Combining OTel telemetry with infrastructure billing data from Supabase and Railway gives us a complete technical cost landscape per project. Not just "how much AI did we use" but "what's the all-in cost of this project existing" — compute, storage, hosting, bandwidth.

That's the number a collaborator actually needs. Not the API bill in isolation, but the fully loaded cost of the work, including the infrastructure that supports it. We're not there yet, but the per-request telemetry is the hardest piece, and it's running.

#Budget Alerts

The system fires alerts when a project's daily cost crosses configurable thresholds — currently $5, $10, and $25 per project per day. These are simple guardrails today. At v0.5, they become enforceable per-project budget caps that can automatically downgrade model selection or pause non-critical agents.
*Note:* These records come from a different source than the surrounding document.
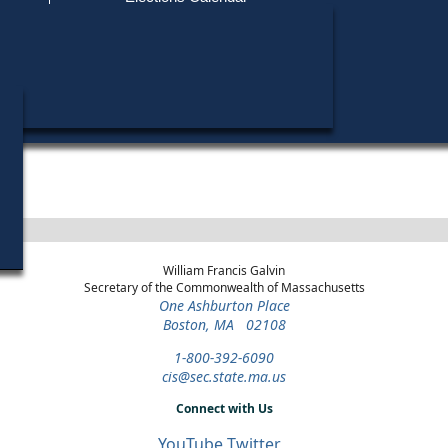
Find My Polling Place
Military & Overseas Voters
Year
Office
District
Stage
Voters with Disabilities
2016
State
Barnstable, Dukes and
Democratic
Representative
Nantucket
Primary
Provisional Ballots
ons
William Francis Galvin
Secretary of the Commonwealth of Massachusetts
One Ashburton Place
Boston, MA 02108
1-800-392-6090
cis@sec.state.ma.us
Connect with Us
YouTube
Twitter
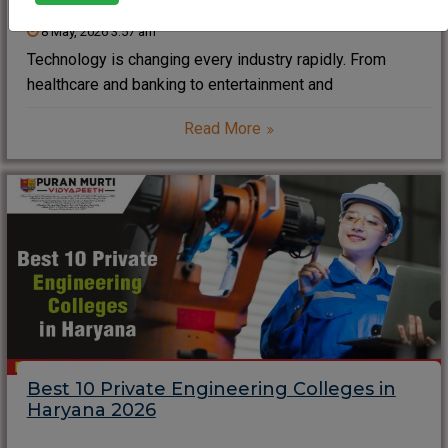
8 May, 2026 3:57 am
Technology is changing every industry rapidly. From
healthcare and banking to entertainment and
transportation, software and digital systems now drive
Read More
the modern world. As a result, Computer Science
Engineering has become one of the most in-demand
career choices for students
Best 10 Private Engineering Colleges in
Haryana 2026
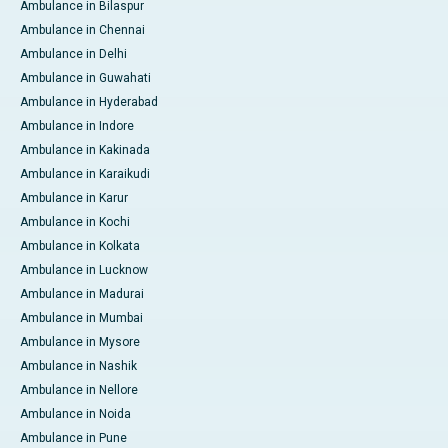
Ambulance in Bilaspur
Ambulance in Chennai
Ambulance in Delhi
Ambulance in Guwahati
Ambulance in Hyderabad
Ambulance in Indore
Ambulance in Kakinada
Ambulance in Karaikudi
Ambulance in Karur
Ambulance in Kochi
Ambulance in Kolkata
Ambulance in Lucknow
Ambulance in Madurai
Ambulance in Mumbai
Ambulance in Mysore
Ambulance in Nashik
Ambulance in Nellore
Ambulance in Noida
Ambulance in Pune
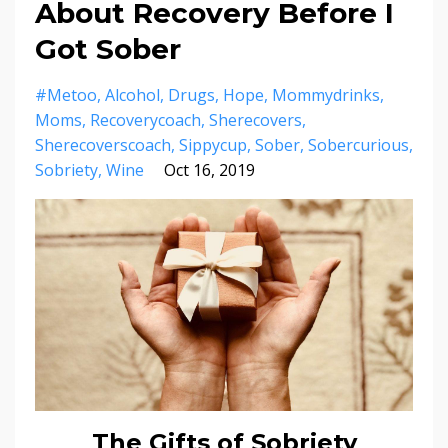
About Recovery Before I
Got Sober
#metoo
Alcohol
Drugs
Hope
Mommydrinks
Moms
Recoverycoach
Sherecovers
Sherecoverscoach
Sippycup
Sober
Sobercurious
Sobriety
Wine
Oct 16, 2019
The Gifts of Sobriety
The daemon also runs a cost API on the same port as the OTel receiver. Any local tool can query it:

bash

$ curl http://localhost:4318/cost/today
[
  {
    "proj_id": "proj_fc236751-...",
    "date": "2026-03-31",
    "model": "claude-opus-4-6",
    "input_tokens": 4488,
    "output_tokens": 125603,
    "cache_read_tokens": 114382861,
    "cache_write_tokens": 905559,
    "cost_usd": 66.01,
    "request_count": 385
  }
]

The dashboard, a CLI, an agent deciding whether to spawn another agent — they all get real-time cost data.

#What's Running Today

The daemon is in production. The system has survived multiple daemon crashes, a 14-hour outage, and a complete data model refactor — without losing a single request, thanks to the SQLite outbox and Supabase RPC reconciliation on startup.

What we have:

OTLP HTTP receiver on 127.0.0.1:4318, always on (launchd-managed)
Session registry mapping sessions to projects via filesystem scan
Raw per-request events shipping to Supabase
Daily rollups with billable token computation (total minus cache reads)
Supabase RPC as single source of truth for all FE displays
Budget threshold alerts ($5/$10/$25 per project per day)
Cost API for local tools
Crash recovery via reconcile_rollups() RPC
Real-time agent state with 250ms resolution

What's next:

Validate the per-request data against actual Anthropic billing
Build the remote cost module that reads from Supabase and enforces per-project budget caps
Combine with Railway and Supabase billing APIs for all-in project costs
Feed cost data into the shift log — a summary generated when the facility closes showing what each project spent, what was accomplished, and whether the spend was justified

The hard part wasn't the implementation. It was discovering that the numbers we trusted were wrong — first the JSONL placeholders that recorded zeros, then the cache-read inflation that made every metric look 7x larger than reality. Each fix peeled back a layer of noise. The data we have now measures what actually happened, and the decisions built on it are finally sound.

Originally written 2026-03-26. Updated 2026-03-31 to reflect the v0.5.0 OTel-only architecture, billable tokens metric, and single-source-of-truth refactor.